**What you are asked to do**
Copy out each line of the entries where the word "تعداد" is present.

(Collected data)
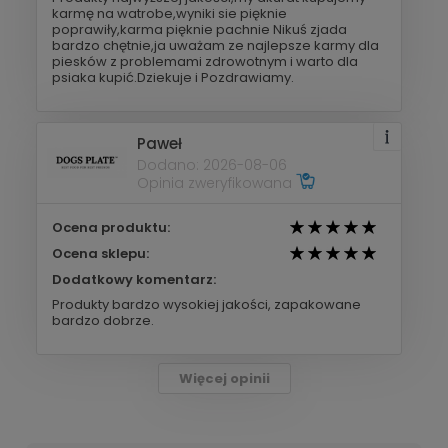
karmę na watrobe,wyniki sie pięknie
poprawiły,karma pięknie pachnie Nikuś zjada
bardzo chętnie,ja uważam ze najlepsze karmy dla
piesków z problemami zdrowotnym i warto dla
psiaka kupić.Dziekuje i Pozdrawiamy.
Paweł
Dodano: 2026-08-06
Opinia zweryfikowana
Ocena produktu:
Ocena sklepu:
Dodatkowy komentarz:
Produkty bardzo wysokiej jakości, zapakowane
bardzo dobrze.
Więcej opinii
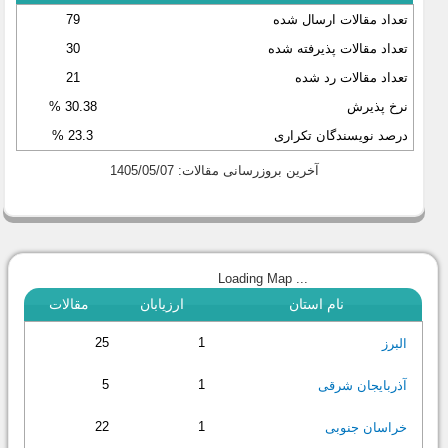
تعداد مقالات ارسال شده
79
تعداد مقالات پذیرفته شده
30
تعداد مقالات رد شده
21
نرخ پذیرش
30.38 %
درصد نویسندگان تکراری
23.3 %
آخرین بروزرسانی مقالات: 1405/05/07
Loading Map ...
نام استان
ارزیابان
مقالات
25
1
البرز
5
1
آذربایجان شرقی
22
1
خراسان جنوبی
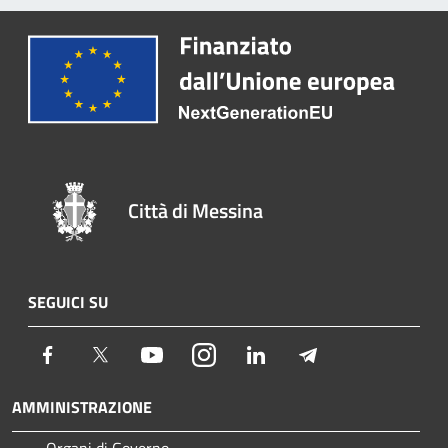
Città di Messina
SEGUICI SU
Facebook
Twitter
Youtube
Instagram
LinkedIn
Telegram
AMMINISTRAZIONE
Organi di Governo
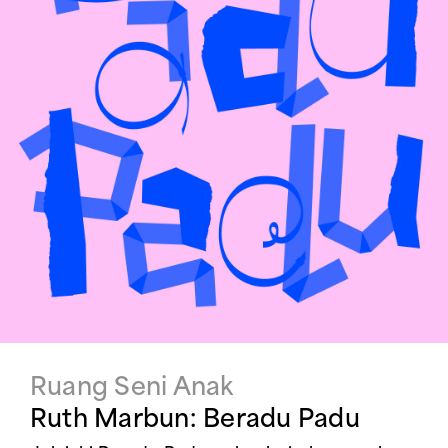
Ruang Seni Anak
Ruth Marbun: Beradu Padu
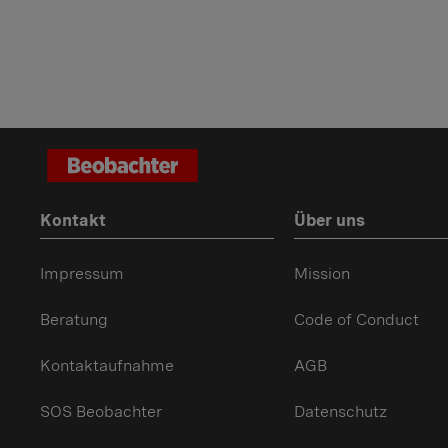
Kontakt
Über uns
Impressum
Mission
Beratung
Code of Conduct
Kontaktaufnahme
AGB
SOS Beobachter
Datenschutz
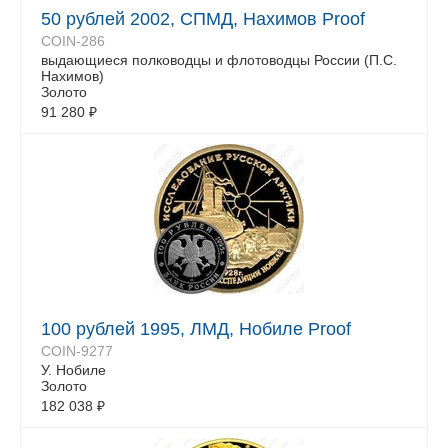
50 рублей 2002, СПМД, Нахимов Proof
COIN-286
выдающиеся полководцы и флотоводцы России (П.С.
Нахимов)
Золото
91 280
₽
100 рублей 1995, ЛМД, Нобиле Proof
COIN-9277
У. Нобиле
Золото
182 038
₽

**Solution**
تعداد مقالات ارسال شده
تعداد مقالات پذیرفته شده
تعداد مقالات رد شده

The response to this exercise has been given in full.